When the nurse left a message a couple of hours later confirming that I had too many follicles for IUI, she also told me that the doctor wanted me to switch to IVF. I called back and another nurse was covering for her and told me I had to decide Right Now! because she needed to call in more medications Today! and I'd have to mix something with the Follistim and take something else and one of them was going to be an IM injection* and never actually asked me if I was ok with it. Which I totally wasn't because we had never discussed switching mid-cycle. In fact, I had told my doctor during my one talk with her that I wasn't sure I wanted to have that level of intervention but clearly that wasn't written in my file anywhere. It didn't help my stress level that I had been slipping into empty conference rooms at work from to make all these phone calls and I was having an incredibly busy week at work and had a final exam in a few days. My husband managed to talk me down and agreed that there was no need to rush so I called the clinic back and cancelled the cycle. They were, shall I say, a little surprised. I had responded so well, it was a perfect situation for IVF, why wouldn't I disrupt my entire life for unplanned surgery in 3-5 days? I mean, really, my reproductive organs do not exist purely for them to do procedures on, and I didn' t like having to explain that.

Then in May, the timing was all wrong as my husband had to have surgery and my cycle was completely thrown off from the nine party-crashing follicles from the previous cycle, so we skipped another month. We spent the last month talking about our options, and even had a follow-up appointment with Dr.

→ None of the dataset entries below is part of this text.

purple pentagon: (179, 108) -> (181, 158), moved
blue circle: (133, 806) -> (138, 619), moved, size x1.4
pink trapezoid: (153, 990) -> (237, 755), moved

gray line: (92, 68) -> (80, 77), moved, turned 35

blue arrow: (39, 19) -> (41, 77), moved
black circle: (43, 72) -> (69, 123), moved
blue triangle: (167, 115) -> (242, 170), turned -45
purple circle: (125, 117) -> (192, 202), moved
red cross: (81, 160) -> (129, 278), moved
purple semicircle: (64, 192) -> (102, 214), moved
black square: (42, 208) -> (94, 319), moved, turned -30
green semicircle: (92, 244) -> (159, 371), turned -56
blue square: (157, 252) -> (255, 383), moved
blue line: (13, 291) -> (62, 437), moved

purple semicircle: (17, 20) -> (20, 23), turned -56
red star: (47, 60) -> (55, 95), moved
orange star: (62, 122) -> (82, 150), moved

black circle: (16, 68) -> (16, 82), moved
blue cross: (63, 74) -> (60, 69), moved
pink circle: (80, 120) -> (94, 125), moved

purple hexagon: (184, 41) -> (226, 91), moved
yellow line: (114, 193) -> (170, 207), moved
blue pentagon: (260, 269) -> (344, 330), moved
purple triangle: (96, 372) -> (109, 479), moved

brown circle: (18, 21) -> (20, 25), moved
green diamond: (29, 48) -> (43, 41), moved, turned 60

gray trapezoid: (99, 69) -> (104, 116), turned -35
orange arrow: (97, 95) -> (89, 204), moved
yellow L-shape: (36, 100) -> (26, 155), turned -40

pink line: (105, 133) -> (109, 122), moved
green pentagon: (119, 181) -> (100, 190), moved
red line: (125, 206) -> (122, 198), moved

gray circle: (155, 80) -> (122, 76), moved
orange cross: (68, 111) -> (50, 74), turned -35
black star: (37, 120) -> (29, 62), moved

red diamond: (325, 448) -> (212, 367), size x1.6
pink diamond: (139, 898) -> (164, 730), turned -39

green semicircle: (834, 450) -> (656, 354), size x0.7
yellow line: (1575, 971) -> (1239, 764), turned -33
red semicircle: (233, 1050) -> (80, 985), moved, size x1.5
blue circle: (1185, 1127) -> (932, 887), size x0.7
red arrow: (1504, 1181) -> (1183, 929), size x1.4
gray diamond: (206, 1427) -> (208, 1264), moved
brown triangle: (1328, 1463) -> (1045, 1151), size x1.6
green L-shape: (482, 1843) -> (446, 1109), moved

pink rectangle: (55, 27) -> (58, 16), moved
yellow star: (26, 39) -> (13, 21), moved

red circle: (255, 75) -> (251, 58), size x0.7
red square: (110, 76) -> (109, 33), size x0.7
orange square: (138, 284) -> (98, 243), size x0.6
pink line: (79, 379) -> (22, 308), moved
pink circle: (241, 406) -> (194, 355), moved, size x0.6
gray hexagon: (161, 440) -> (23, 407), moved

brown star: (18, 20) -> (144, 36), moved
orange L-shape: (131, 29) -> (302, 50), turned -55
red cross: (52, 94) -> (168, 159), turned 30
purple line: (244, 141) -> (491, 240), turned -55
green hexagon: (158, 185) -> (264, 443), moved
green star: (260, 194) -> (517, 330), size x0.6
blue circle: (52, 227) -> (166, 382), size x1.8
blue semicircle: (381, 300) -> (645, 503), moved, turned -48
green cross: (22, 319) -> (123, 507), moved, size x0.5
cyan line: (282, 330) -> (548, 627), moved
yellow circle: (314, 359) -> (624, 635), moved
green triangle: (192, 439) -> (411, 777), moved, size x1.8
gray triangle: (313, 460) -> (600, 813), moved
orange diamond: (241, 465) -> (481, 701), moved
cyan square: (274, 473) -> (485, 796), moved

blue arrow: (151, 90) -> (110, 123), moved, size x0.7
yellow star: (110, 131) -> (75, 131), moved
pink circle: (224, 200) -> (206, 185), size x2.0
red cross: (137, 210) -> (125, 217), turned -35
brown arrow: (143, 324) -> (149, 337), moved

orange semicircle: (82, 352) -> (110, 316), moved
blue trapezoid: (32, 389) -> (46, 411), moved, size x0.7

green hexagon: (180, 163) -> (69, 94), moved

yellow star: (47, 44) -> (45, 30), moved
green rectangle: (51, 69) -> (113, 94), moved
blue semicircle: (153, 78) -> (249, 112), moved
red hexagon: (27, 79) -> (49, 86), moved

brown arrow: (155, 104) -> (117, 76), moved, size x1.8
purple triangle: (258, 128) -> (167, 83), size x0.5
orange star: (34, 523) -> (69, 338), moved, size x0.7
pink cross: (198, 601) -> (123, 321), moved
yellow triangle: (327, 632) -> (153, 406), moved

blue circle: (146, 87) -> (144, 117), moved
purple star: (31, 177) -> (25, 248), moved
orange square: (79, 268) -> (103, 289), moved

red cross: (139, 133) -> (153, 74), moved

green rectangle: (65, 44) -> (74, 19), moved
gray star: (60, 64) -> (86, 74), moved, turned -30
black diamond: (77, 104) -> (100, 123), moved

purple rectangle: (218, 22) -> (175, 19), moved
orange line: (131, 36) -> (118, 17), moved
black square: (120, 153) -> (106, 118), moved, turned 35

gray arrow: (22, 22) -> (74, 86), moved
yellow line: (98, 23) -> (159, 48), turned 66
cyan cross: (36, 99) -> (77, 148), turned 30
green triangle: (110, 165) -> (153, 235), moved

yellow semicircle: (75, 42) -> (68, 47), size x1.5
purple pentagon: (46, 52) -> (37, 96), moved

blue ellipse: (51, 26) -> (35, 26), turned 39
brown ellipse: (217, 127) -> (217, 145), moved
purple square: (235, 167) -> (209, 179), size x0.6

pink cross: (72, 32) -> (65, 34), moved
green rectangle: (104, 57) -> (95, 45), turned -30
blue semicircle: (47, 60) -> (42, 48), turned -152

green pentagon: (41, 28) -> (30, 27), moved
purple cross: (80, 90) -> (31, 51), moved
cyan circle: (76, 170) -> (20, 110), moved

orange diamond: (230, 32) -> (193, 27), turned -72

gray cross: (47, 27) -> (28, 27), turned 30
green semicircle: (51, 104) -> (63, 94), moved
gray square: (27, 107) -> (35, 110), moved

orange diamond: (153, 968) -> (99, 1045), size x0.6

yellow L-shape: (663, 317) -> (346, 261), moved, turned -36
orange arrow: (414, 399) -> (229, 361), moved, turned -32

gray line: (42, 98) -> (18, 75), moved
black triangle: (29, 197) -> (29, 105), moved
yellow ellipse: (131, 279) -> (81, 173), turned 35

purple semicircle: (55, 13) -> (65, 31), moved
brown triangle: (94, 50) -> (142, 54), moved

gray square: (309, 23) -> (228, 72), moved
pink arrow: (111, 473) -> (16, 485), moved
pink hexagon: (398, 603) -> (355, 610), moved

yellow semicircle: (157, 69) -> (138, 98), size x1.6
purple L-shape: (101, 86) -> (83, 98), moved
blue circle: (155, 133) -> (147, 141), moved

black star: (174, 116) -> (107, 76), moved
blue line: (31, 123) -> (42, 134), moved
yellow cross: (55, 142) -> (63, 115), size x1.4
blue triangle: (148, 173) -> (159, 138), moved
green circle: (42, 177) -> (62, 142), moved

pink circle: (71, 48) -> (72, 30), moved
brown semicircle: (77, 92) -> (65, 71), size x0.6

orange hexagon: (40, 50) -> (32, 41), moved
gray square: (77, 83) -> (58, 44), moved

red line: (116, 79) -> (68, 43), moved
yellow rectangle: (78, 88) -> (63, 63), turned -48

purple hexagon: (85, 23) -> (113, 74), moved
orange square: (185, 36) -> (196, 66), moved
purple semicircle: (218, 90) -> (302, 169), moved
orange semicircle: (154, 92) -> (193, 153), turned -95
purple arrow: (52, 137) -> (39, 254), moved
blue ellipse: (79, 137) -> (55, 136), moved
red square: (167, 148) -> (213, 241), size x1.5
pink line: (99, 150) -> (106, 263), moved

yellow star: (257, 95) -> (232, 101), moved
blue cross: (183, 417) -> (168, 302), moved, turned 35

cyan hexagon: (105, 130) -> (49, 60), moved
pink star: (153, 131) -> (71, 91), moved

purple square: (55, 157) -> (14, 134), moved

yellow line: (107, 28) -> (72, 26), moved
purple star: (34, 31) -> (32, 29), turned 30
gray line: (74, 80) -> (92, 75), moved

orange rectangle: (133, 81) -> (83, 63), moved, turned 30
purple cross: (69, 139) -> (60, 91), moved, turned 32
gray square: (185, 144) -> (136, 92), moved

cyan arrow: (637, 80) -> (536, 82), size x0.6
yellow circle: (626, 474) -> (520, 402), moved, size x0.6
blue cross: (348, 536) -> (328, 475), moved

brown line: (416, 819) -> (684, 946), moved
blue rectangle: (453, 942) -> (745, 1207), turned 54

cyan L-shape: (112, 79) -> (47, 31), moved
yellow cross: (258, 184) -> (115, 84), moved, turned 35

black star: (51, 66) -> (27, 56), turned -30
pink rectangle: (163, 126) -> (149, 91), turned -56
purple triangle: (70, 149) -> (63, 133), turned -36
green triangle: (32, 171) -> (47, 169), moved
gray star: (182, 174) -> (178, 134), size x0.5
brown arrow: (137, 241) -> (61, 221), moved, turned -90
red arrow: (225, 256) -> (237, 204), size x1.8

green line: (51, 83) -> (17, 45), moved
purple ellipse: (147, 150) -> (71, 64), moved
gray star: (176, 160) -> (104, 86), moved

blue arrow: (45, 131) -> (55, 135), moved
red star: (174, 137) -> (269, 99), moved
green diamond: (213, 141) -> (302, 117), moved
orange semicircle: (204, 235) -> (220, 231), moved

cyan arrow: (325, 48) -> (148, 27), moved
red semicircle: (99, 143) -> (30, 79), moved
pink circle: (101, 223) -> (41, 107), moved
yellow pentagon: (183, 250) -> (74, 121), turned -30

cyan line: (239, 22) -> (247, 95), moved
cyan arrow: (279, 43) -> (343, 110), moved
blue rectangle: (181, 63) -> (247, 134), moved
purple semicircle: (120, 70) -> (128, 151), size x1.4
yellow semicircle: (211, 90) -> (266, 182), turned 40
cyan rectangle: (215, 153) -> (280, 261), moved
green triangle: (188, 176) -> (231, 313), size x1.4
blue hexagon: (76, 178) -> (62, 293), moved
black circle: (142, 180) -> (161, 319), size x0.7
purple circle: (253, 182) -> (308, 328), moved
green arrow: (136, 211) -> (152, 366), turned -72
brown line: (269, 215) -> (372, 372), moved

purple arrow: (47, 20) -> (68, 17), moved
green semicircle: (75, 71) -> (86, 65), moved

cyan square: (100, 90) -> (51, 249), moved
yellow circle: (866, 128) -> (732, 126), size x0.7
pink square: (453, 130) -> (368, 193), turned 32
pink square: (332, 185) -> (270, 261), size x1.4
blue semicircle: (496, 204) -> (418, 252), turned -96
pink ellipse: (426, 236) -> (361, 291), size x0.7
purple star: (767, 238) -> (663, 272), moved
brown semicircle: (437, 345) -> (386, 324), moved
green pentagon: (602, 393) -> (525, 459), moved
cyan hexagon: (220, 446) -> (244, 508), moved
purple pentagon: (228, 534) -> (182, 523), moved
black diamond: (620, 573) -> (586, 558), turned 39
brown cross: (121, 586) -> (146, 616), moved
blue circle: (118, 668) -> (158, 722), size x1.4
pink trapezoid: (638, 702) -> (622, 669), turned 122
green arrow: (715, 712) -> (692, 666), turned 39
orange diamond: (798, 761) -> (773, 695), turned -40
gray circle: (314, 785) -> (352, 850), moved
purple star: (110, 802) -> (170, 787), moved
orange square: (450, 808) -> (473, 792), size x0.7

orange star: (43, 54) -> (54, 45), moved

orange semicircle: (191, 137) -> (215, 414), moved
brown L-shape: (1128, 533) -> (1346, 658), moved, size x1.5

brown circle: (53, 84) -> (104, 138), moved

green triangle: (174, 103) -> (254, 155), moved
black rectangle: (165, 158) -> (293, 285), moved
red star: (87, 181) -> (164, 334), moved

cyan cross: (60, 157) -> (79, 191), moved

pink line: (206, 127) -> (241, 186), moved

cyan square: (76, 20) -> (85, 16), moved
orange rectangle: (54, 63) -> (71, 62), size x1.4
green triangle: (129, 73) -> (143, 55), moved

Frosty (even my husband thinks she is cold) who reminded us that our chances of getting pregnant via IUI were only ~12% and she would only recommend doing one more cycle before switching to IVF. So, here we sit won the brink of starting an invasive procedure that I never in my life thought I would elect to participate in. The most surprising thing? I think we're going to do it.

*All my medications had been subcutaneous and I my husband had been giving them to me. I freaked at the thought of having to have him or me figure out how to give me an intramuscular injection after work that day. Turns out the nurse covering the phone (not regular IUI nurse for my doctor) was wrong, and in fact the clinic hadn't used any IM injections in years. When I learned this I was pissed and even more frustrated with the communication channels.